#### INFORMATION ####

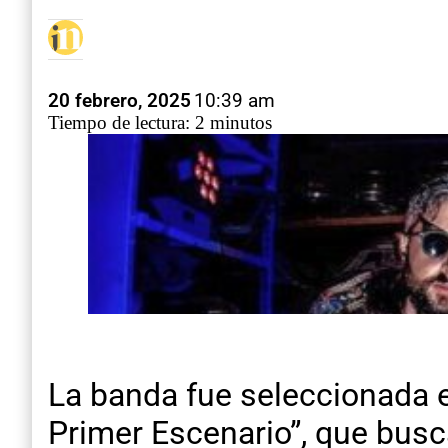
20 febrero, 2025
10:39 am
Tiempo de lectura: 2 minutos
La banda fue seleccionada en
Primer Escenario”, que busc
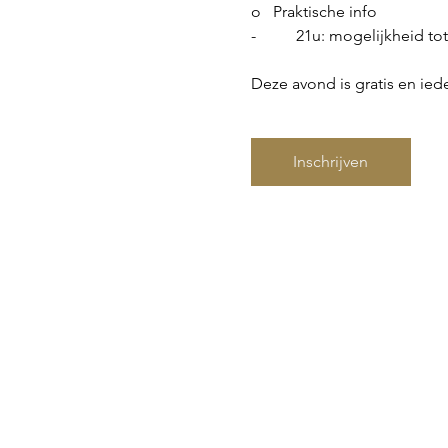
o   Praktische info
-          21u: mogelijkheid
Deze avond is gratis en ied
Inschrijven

####
#### INFORMATION ####

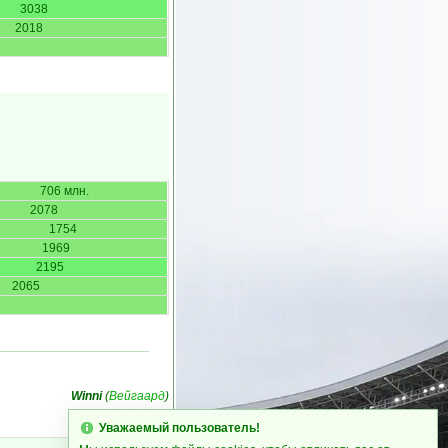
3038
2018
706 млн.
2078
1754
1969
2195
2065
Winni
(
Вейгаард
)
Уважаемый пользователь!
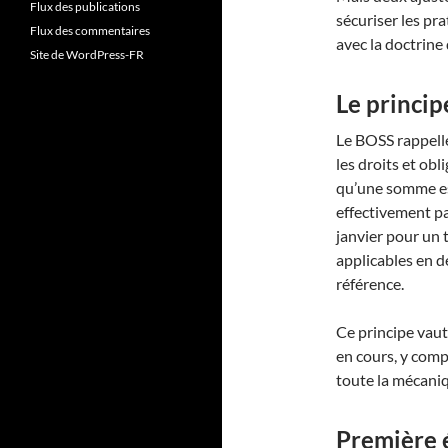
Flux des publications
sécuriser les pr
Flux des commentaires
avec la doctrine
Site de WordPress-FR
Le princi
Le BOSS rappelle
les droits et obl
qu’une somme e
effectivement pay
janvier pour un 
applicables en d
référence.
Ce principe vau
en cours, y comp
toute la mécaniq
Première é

####

◆ **ABOUT THIS EXERCISE**
Given the entries above, transcribe exactly the lines from the one holding "20 febrero, 2025" through the one holding "Inschrijven"; pictures do not belong in the transcription.

◆ **ANSWER TO THIS PROBLEM**
20 febrero, 2025
10:39 am
Tiempo de lectura: 2 minutos
La banda fue seleccionada en
Primer Escenario”, que busc
o   Praktische info
-          21u: mogelijkheid
Deze avond is gratis en ied
Inschrijven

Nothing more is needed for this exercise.